This model represents the bridge tower of celebrated aircraft carrier USS Saratoga CV-3 as she appeared during extensive pre-war training exercises including mock attacks on Pearl Harbor, Los Angeles and San Francisco. In doing so, she and her crew helped lay the foundation for modern carrier warfare.
The ship does not yet have the widened flight deck forward with this tower configuration and unlike the 1936 version available separately, does not have a venturi (wind deflector) forward of the Pilot House.
- fully assembled
- accurately dimensioned from US Navy Booklet of General Plans drawings
- detail locations confirmed by careful study of photographs of the actual ship
- proper asymmetrical deck shapes for Saratoga (Lexington's were shaped differently)

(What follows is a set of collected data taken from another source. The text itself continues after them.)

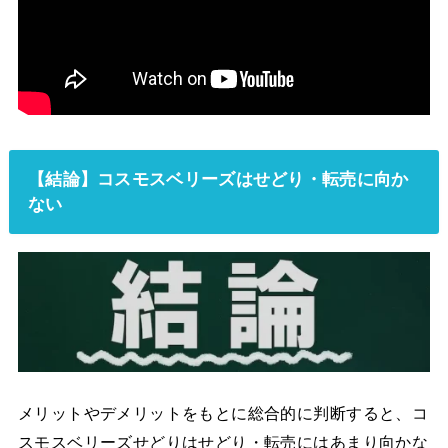
【結論】コスモスベリーズはせどり・転売に向か
ない
メリットやデメリットをもとに総合的に判断すると、コ
スモスベリーズせどりはせどり・転売にはあまり向かな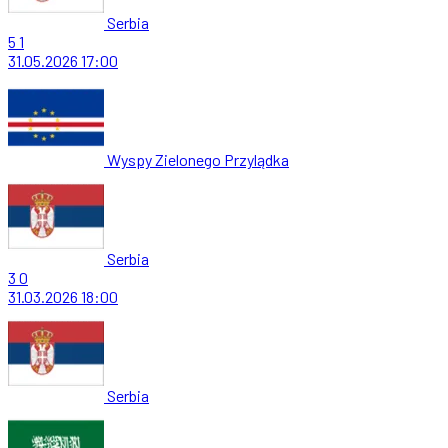
Serbia
5
1
31.05.2026
17:00
Wyspy Zielonego Przylądka
Serbia
3
0
31.03.2026
18:00
Serbia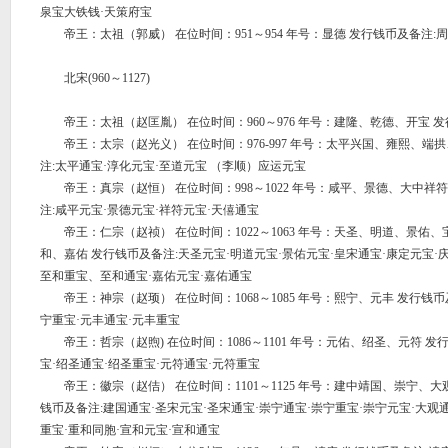
泉宝大铁钱·天策府宝
帝王：太祖（郭威） 在位时间：951～954 年号：显德 发行钱币及备注:
北宋(960～1127)
帝王：太祖（赵匡胤） 在位时间：960～976 年号：建隆、乾德、开宝 发
帝王：太宗（赵光义） 在位时间：976-997 年号：太平兴国、雍熙、端
注:太平通宝·淳化元宝·至道元宝 （李顺）应运元宝
帝王：真宗（赵恒） 在位时间：998～1022 年号：咸平、景德、大中祥
注:咸平元宝·景德元宝·祥符元宝·天僖通宝
帝王：仁宗（赵祯） 在位时间：1022～1063 年号：天圣、明道、景佑
和、嘉佑 发行钱币及备注:天圣元宝·明道元宝·景佑元宝·皇宋通宝·康定元宝·庆
至和重宝、至和通宝·嘉佑元宝·嘉佑通宝
帝王：神宗（赵顼） 在位时间：1068～1085 年号：熙宁、元丰 发行钱币
宁重宝·元丰通宝·元丰重宝
帝王：哲宗（赵煦) 在位时间：1086～1101 年号：元佑、绍圣、元符 发
宝·绍圣通宝·绍圣重宝·元符通宝·元符重宝
帝王：徽宗（赵佶） 在位时间：1101～1125 年号：建中靖国、崇宁、大
钱币及备注:建国通宝·圣宋元宝·圣宋通宝·崇宁通宝·崇宁重宝·崇宁元宝·大观通
重宝·重和同胞·宣和元宝·宣和通宝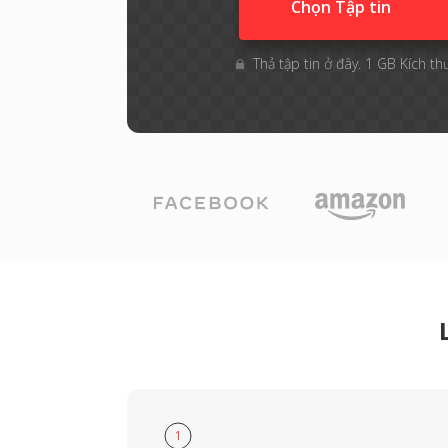
Chọn Tập tin
Thả tập tin ở đây. 1 GB Kích th
1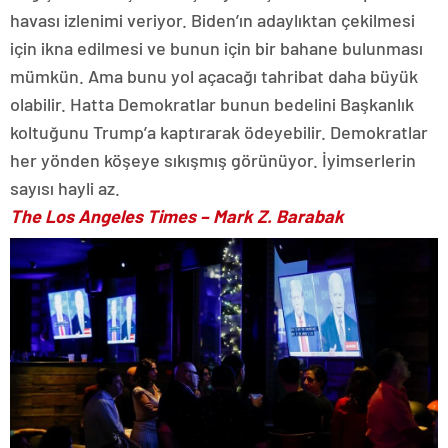
havası izlenimi veriyor. Biden’ın adaylıktan çekilmesi
için ikna edilmesi ve bunun için bir bahane bulunması
mümkün. Ama bunu yol açacağı tahribat daha büyük
olabilir. Hatta Demokratlar bunun bedelini Başkanlık
koltuğunu Trump’a kaptırarak ödeyebilir. Demokratlar
her yönden köşeye sıkışmış görünüyor. İyimserlerin
sayısı hayli az.
The Los Angeles Times
– Mark Z. Barabak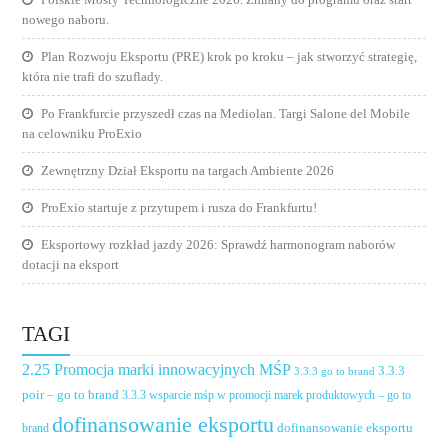
nowego naboru.
Plan Rozwoju Eksportu (PRE) krok po kroku – jak stworzyć strategię,
która nie trafi do szuflady.
Po Frankfurcie przyszedł czas na Mediolan. Targi Salone del Mobile
na celowniku ProExio
Zewnętrzny Dział Eksportu na targach Ambiente 2026
ProExio startuje z przytupem i rusza do Frankfurtu!
Eksportowy rozkład jazdy 2026: Sprawdź harmonogram naborów
dotacji na eksport
TAGI
2.25 Promocja marki innowacyjnych MŚP
3.3.3
3.3.3 go to brand
poir – go to brand
3.3.3 wsparcie mśp w promocji marek produktowych – go to
dofinansowanie eksportu
dofinansowanie eksportu
brand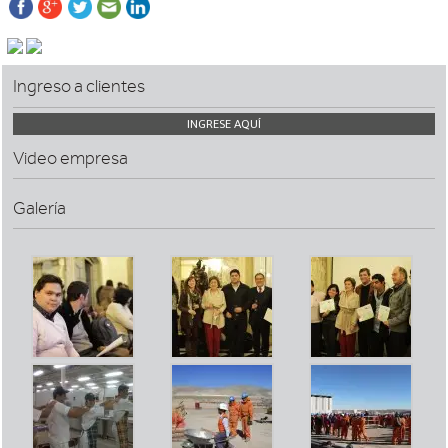
Ingreso a clientes
INGRESE AQUÍ
Video empresa
Galería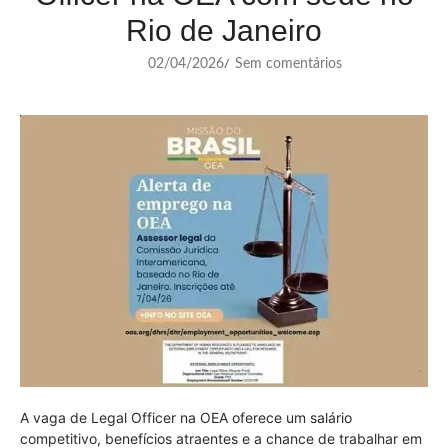
Rio de Janeiro
02/04/2026
Sem comentários
/
A vaga de Legal Officer na OEA oferece um salário
competitivo, benefícios atraentes e a chance de trabalhar em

- accurate splinter shield shapes for 1933-1935 (Lexington's were shaped differently)
- enlarged Flag Plotting Station (above Pilot House), unique to Saratoga
- accurate fighting tops, including the aft top on the funnel, both with open windows
- upper top Fire Control Station (the large uppermost platform on top the tripod) includes supporting structural framing with lightening holes, subtle locator disks for rangefinders (not included) and splinter shielding of a slightly different shape than Lexington's
- open A/T doors, ready for your favorite photoetch
- open portholes (airports) properly sized and located
- detailed interior barbette and associated bulkheads with open scuttles
- heavy structural supports included
- light structural supports, railings and ladders omitted, ready for your favorite photoetch
"[In January, 1933, b]efore Fleet Problem XIV began the following month, the Army and the Navy conducted a joint exercise simulating a carrier attack on Hawaii. Lexington and Saratoga successfully attacked Pearl Harbor at dawn on 31 January without being detected. During the actual fleet problem, the ship successfully attacked targets in and around Los Angeles and San Francisco although she was damaged by opposing ships during the latter attack.
"Scenes from the 1933 Joe E. Brown film comedy Son of a Sailor were filmed aboard Saratoga and featured flight deck musters of the ships' company.
"Fleet Problem XV returned to the Gulf of Panama and the Caribbean in April–May 1934; the participating ships of the Pacific Fleet remained in the Caribbean and off the East Coast for more training and maneuvers until they returned to their home bases in November. Captain Kenneth Whiting relieved Zogbaum on 12 June, after the conclusion of the fleet problem."